_What to work on_
Reproduce the data exactly, leaving nothing out.

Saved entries

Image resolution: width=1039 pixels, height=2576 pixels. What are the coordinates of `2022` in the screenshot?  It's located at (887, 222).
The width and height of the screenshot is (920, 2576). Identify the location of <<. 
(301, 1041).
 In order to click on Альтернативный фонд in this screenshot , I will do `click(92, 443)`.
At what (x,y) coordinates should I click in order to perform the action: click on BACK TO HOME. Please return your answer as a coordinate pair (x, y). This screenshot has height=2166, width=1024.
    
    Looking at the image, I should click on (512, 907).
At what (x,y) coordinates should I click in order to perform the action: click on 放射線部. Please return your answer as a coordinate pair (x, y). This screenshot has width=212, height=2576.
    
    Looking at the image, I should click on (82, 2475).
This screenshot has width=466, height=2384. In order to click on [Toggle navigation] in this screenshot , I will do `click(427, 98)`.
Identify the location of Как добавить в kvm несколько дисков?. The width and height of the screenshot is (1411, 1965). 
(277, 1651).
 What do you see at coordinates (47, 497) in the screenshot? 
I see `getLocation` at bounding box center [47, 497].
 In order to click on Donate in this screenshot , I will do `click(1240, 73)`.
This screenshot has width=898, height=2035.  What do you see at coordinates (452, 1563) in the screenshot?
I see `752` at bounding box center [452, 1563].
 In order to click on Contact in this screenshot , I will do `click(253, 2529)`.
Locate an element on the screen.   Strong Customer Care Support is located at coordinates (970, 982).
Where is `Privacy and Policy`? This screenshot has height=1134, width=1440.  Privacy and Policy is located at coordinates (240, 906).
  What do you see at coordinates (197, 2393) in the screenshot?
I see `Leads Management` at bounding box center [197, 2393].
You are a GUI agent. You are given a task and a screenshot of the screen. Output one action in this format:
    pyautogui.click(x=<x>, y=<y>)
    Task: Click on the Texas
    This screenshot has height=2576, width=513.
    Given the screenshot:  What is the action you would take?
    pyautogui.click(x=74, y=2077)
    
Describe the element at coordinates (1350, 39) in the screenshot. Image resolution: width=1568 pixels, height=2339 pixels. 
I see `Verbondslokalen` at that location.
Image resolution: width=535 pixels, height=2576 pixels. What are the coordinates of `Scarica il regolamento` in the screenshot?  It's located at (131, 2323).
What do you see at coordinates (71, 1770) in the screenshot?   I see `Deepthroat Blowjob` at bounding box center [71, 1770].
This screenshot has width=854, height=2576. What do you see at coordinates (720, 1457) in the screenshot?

_Response to this exercise_
Image resolution: width=1039 pixels, height=2576 pixels. What are the coordinates of `2022` in the screenshot?  It's located at (887, 222).
The width and height of the screenshot is (920, 2576). Identify the location of <<. 
(301, 1041).
 In order to click on Альтернативный фонд in this screenshot , I will do `click(92, 443)`.
At what (x,y) coordinates should I click in order to perform the action: click on BACK TO HOME. Please return your answer as a coordinate pair (x, y). This screenshot has height=2166, width=1024.
    
    Looking at the image, I should click on (512, 907).
At what (x,y) coordinates should I click in order to perform the action: click on 放射線部. Please return your answer as a coordinate pair (x, y). This screenshot has width=212, height=2576.
    
    Looking at the image, I should click on (82, 2475).
This screenshot has width=466, height=2384. In order to click on [Toggle navigation] in this screenshot , I will do `click(427, 98)`.
Identify the location of Как добавить в kvm несколько дисков?. The width and height of the screenshot is (1411, 1965). 
(277, 1651).
 What do you see at coordinates (47, 497) in the screenshot? 
I see `getLocation` at bounding box center [47, 497].
 In order to click on Donate in this screenshot , I will do `click(1240, 73)`.
This screenshot has width=898, height=2035.  What do you see at coordinates (452, 1563) in the screenshot?
I see `752` at bounding box center [452, 1563].
 In order to click on Contact in this screenshot , I will do `click(253, 2529)`.
Locate an element on the screen.   Strong Customer Care Support is located at coordinates (970, 982).
Where is `Privacy and Policy`? This screenshot has height=1134, width=1440.  Privacy and Policy is located at coordinates (240, 906).
  What do you see at coordinates (197, 2393) in the screenshot?
I see `Leads Management` at bounding box center [197, 2393].
You are a GUI agent. You are given a task and a screenshot of the screen. Output one action in this format:
    pyautogui.click(x=<x>, y=<y>)
    Task: Click on the Texas
    This screenshot has height=2576, width=513.
    Given the screenshot:  What is the action you would take?
    pyautogui.click(x=74, y=2077)
    
Describe the element at coordinates (1350, 39) in the screenshot. Image resolution: width=1568 pixels, height=2339 pixels. 
I see `Verbondslokalen` at that location.
Image resolution: width=535 pixels, height=2576 pixels. What are the coordinates of `Scarica il regolamento` in the screenshot?  It's located at (131, 2323).
What do you see at coordinates (71, 1770) in the screenshot?   I see `Deepthroat Blowjob` at bounding box center [71, 1770].
This screenshot has width=854, height=2576. What do you see at coordinates (720, 1457) in the screenshot?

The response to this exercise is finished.